■ ASSIGNMENT: Take each line of the records below that contains the string "macOS" and copy it.

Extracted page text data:
-*-

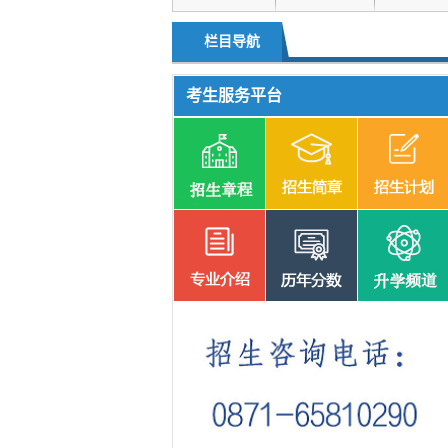
升学频道
单独招生
栏目导航
考生服务平台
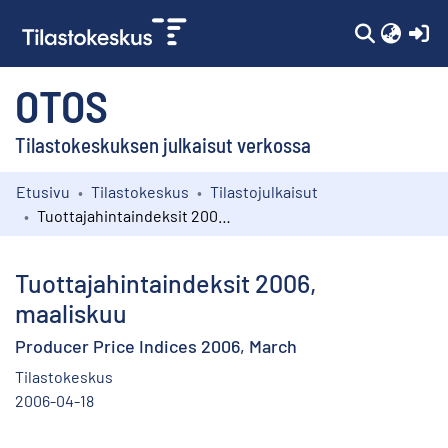
(c
OTOS
Tilastokeskuksen julkaisut verkossa
Etusivu
Tilastokeskus
Tilastojulkaisut
Kokoelmat
Tuottajahintaindeksit 2006, maaliskuu
Selaa
Tuottajahintaindeksit 2006,
maaliskuu
Producer Price Indices 2006, March
Tilastokeskus
2006-04-18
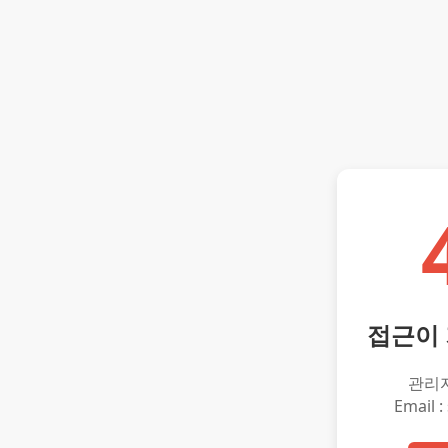
접근이
관리
Email :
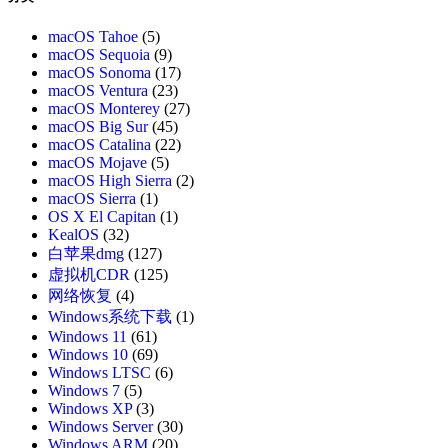
macOS Tahoe
(5)
macOS Sequoia
(9)
macOS Sonoma
(17)
macOS Ventura
(23)
macOS Monterey
(27)
macOS Big Sur
(45)
macOS Catalina
(22)
macOS Mojave
(5)
macOS High Sierra
(2)
macOS Sierra
(1)
OS X El Capitan
(1)
KealOS
(32)
白苹果dmg
(127)
虚拟机CDR
(125)
网络恢复
(4)
Windows系统下载
(1)
Windows 11
(61)
Windows 10
(69)
Windows LTSC
(6)
Windows 7
(5)
Windows XP
(3)
Windows Server
(30)
Windows ARM
(20)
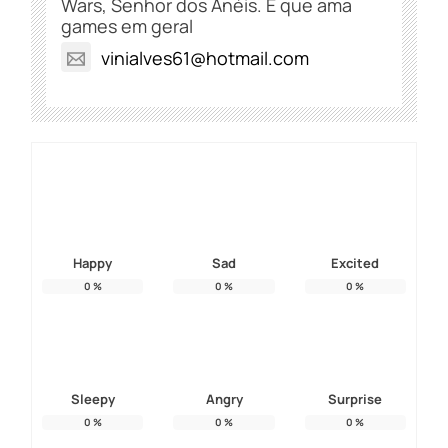
Wars, Senhor dos Anéis. E que ama
games em geral
vinialves61@hotmail.com
Happy
Sad
Excited
0
%
0
%
0
%
Sleepy
Angry
Surprise
0
%
0
%
0
%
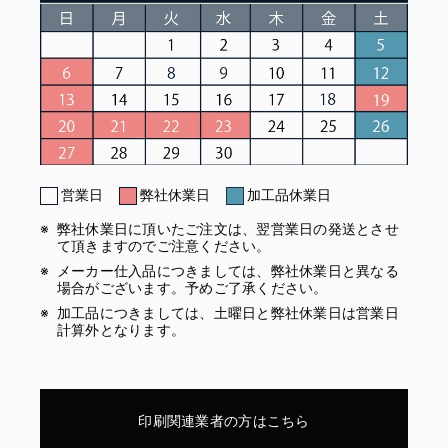
営業日
弊社休業日
加工品休業日
弊社休業日に頂いたご注文は、翌営業日の発送とさせ
て頂きますのでご注意ください。
メーカー仕入品につきましては、弊社休業日と異なる
場合がございます。予めご了承ください。
加工品につきましては、土曜日と弊社休業日は営業日
計算外となります。
印刷関連業者の方はこちら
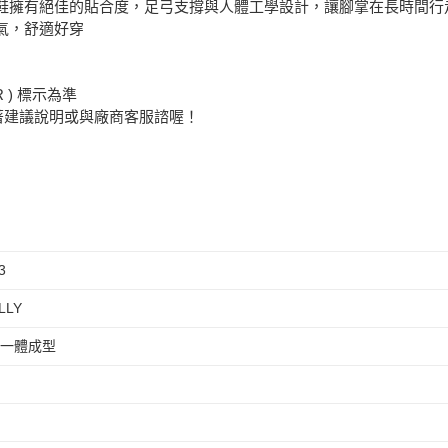
Y 氣墊鞋擁有絕佳的貼合度，足弓支撐與人體工學設計，讓腳掌在長時
氣，舒適好穿
 ) 標示為準
著建議說明或與廠商客服諮喔！
3
LLY
 一體成型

-*-

■ EXERCISE SOLUTION:
macOS Tahoe
macOS Sequoia
macOS Sonoma
macOS Ventura
macOS Monterey
macOS Big Sur
macOS Catalina
macOS Mojave
macOS High Sierra
macOS Sierra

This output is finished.